┌────────
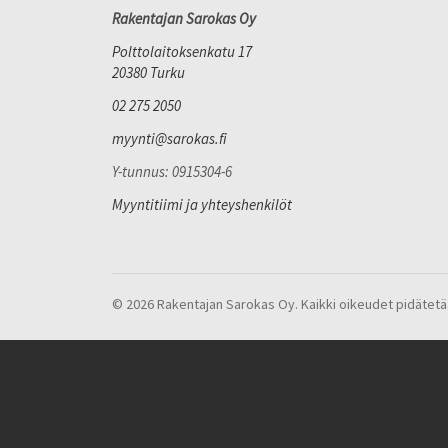
Rakentajan Sarokas Oy
Polttolaitoksenkatu 17
20380 Turku
02 275 2050
myynti@sarokas.fi
Y-tunnus: 0915304-6
Myyntitiimi ja yhteyshenkilöt
© 2026 Rakentajan Sarokas Oy. Kaikki oikeudet pidätetä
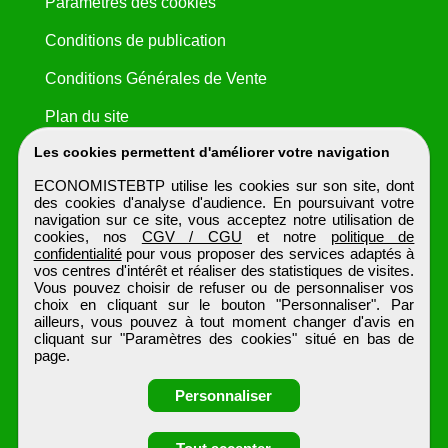
Paramètres des cookies
Conditions de publication
Conditions Générales de Vente
Plan du site
Les cookies permettent d'améliorer votre navigation
ECONOMISTEBTP utilise les cookies sur son site, dont
des cookies d'analyse d'audience. En poursuivant votre
navigation sur ce site, vous acceptez notre utilisation de
cookies, nos
CGV / CGU
et notre
politique de
confidentialité
pour vous proposer des services adaptés à
vos centres d'intérêt et réaliser des statistiques de visites.
Vous pouvez choisir de refuser ou de personnaliser vos
choix en cliquant sur le bouton "Personnaliser". Par
ailleurs, vous pouvez à tout moment changer d'avis en
cliquant sur "Paramètres des cookies" situé en bas de
page.
Personnaliser
Obtenir ses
└────────
(TASK REQUIREMENTS)
Write the records out once more, exactly as they appear, with no pictures.

(RESPONSE)
Rakentajan Sarokas Oy
Polttolaitoksenkatu 17
20380 Turku
02 275 2050
myynti@sarokas.fi
Y-tunnus: 0915304-6
Myyntitiimi ja yhteyshenkilöt
© 2026 Rakentajan Sarokas Oy. Kaikki oikeudet pidätetä
Paramètres des cookies
Conditions de publication
Conditions Générales de Vente
Plan du site
Les cookies permettent d'améliorer votre navigation
ECONOMISTEBTP utilise les cookies sur son site, dont
des cookies d'analyse d'audience. En poursuivant votre
navigation sur ce site, vous acceptez notre utilisation de
cookies, nos
CGV / CGU
et notre
politique de
confidentialité
pour vous proposer des services adaptés à
vos centres d'intérêt et réaliser des statistiques de visites.
Vous pouvez choisir de refuser ou de personnaliser vos
choix en cliquant sur le bouton "Personnaliser". Par
ailleurs, vous pouvez à tout moment changer d'avis en
cliquant sur "Paramètres des cookies" situé en bas de
page.
Personnaliser
Obtenir ses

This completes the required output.